If you’re looking for summer reading that’s fun and meaningful, and includes Russian and American settings, I nominate Anya Ulinich’s beautifully written debut novel, Petropolis.
Petropolis describes the young life of Sasha Goldberg who is, sort of, black, Jewish, and Siberian. She hails from the unprepossessing Russian town of Asbestos 2, where she enjoys art school and the company of a (slightly) older guy who lives in a giant pipe. Sasha’s mother is overbearing; Sasha’s father disappears. Ulinich’s descriptions of Asbestos 2 brought me back to the late Soviet era through details like propaganda slogans on buildings and song lyrics.
Ulinich moves Petropolis far beyond the borders of Asbestos 2, to points American, when Sasha looks for a new life that will take her away from a pile of old problems. Petropolis includes elements of road and coming-of-age novels: Ulinich’s writing is strongest in the first and last legs of the Petropolis journey, but the middle also presents memorable characters and situations.What’s most wonderful about Petropolis is that Ulinich somehow manages to create characters that are touching and quirky but not typecast and cloying. Best of all, I’m a sucker for unpredictable and unsappy happy endings, so I loved how she wrapped things up.
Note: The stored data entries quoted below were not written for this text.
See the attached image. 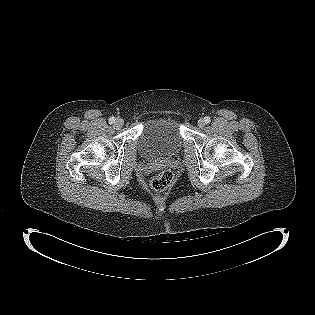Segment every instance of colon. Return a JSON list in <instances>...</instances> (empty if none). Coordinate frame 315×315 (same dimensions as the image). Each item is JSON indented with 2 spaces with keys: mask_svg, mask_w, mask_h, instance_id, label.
Here are the masks:
<instances>
[{
  "mask_svg": "<svg viewBox=\"0 0 315 315\" xmlns=\"http://www.w3.org/2000/svg\"><path fill=\"white\" fill-rule=\"evenodd\" d=\"M173 181V172L170 170H163L151 178L150 185L154 190L163 191L169 188Z\"/></svg>",
  "mask_w": 315,
  "mask_h": 315,
  "instance_id": "colon-1",
  "label": "colon"
}]
</instances>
The title of the book references a poem (in old Russian orthography, in English) by Osip Mandel’shtam. Many thanks to Kevin Kinsella, a translator of Mandel’shtam, whose multiple mentions of Petropolis in his blog, Languor Management, kicked me into finally taking the book off the library shelf. You may enjoy his interview of Ulinich: it includes historical and personal insights into Petropolis.